District Wins: Dyslexia IEP Challenged as Inadequate, But Found to Provide Meaningful Benefit
A parent challenged the Manteca Unified School District's special education program for their son, a seventh grader with dyslexia and a specific learning disability, arguing the district failed to assess him properly, denied him an intensive dyslexia-focused program, and should reimburse tuition at a private dyslexia school. The ALJ found in favor of the district on all issues, concluding the IEPs were reasonably calculated to provide educational benefit and the student was making meaningful, measurable progress.
What Happened
Student is a thirteen-year-old boy with dyslexia and an attention processing disorder who attended Brock Elliott Elementary School (a K-7 school) in the Manteca Unified School District. He had been receiving special education services since August 2004 under the category of Specific Learning Disability (SLD), with 90 minutes per day of instruction in a Resource Specialist Program (RSP) targeting math calculation, reading comprehension, and written expression.
Parent requested that the district conduct a Slingerland screening — a tool designed to identify dyslexia — as early as July 2004. The district declined, instead using a battery of other standardized tests. A district psychologist did not assess Student specifically for dyslexia until September 2005. By then, Parent had already enrolled Student at Valley Oaks School, a private school specializing in the Slingerland method for dyslexic students, and sought reimbursement for that tuition.
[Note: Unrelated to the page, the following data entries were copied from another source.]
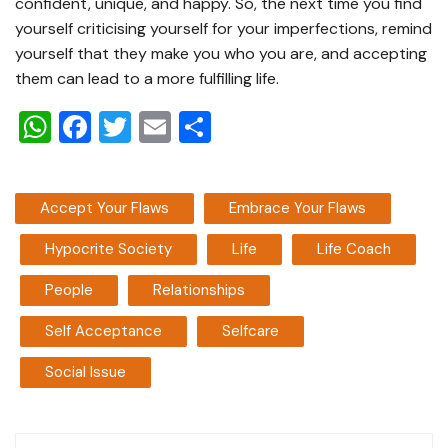
confident, unique, and happy. So, the next time you find
yourself criticising yourself for your imperfections, remind
yourself that they make you who you are, and accepting
them can lead to a more fulfilling life.
W
F
T
E
S
h
a
wi
m
h
at
c
tt
ai
ar
Accept Your Flaws
Embrace Your Flaws
s
e
er
l
e
A
b
Hypocrite Society
Life
Life Coach
p
o
People
Relationships
p
o
Self Acceptance
Selfcare
k
Social Issue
Parent also argued that Student needed an intensive, single-method dyslexia program (such as Slingerland or an Orton-Gillingham approach) rather than the district's "eclectic" mix of programs, and that Student had not made meaningful educational progress under the district's IEPs.
What the ALJ Found
The ALJ ruled in favor of the district on every issue. On the assessment question, the ALJ found that while the district did not conduct a Slingerland screening or formally diagnose dyslexia in 2004, the tests it did use — including the WISC-III, TAPS-R, CRS-R, and WJ-III — captured the same educational information a Slingerland screen would have provided, with greater reliability. The law does not require a medical diagnosis of dyslexia; it requires assessment in all areas of educational need related to a suspected disability. The district met that standard.
On the question of whether an intensive, dyslexia-specific program was required, the ALJ found that Parent's expert witness — while highly credentialed in the Slingerland method — had never met, observed, or tested Student, had not reviewed his IEPs, and lacked training in psychology or attention processing disorders. By contrast, Student's RSP teachers had extensive experience, used multiple research-based programs (including Slingerland three days per week in SY 2004-2005, plus Read Naturally, SRA/Reach, and Rewards), and testified credibly that Student benefited from their instruction. The ALJ found the district's witnesses more persuasive.
On educational progress, the ALJ found that Student's STAR test scores rose substantially from spring 2004 to spring 2005 — his math score jumped 50 points and nearly reached the "Basic" level. His WJ-III scores showed approximately a year's growth. He made progress toward most of his IEP goals, even if he fully met only one of five. Declining grades in seventh grade were explained by the difficult transition to a multi-teacher environment and Student's own failure to turn in assignments, not by any flaw in the educational program. Because the district provided more than trivial or de minimis benefit, the IEPs satisfied the legal standard. Accordingly, tuition reimbursement for Valley Oaks was also denied.
What Was Ordered
- Student's requests for relief were denied in their entirety.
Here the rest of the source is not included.